• _TASK BRIEF_
Print out each entry below exactly; do not carry over any image.

• _DATA TO USE_
*** Begin section ***

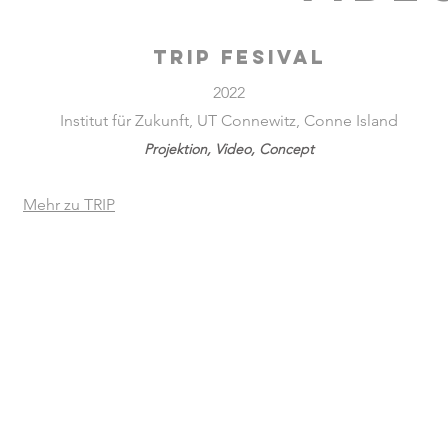
TRIP FESIVAL
2022
Institut für Zukunft, UT Connewitz, Conne Island
Projektion, Video
, Concept
Mehr zu TRIP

*** End section ***

• _SOLUTION_
TRIP FESIVAL
2022
Institut für Zukunft, UT Connewitz, Conne Island
Projektion, Video
, Concept
Mehr zu TRIP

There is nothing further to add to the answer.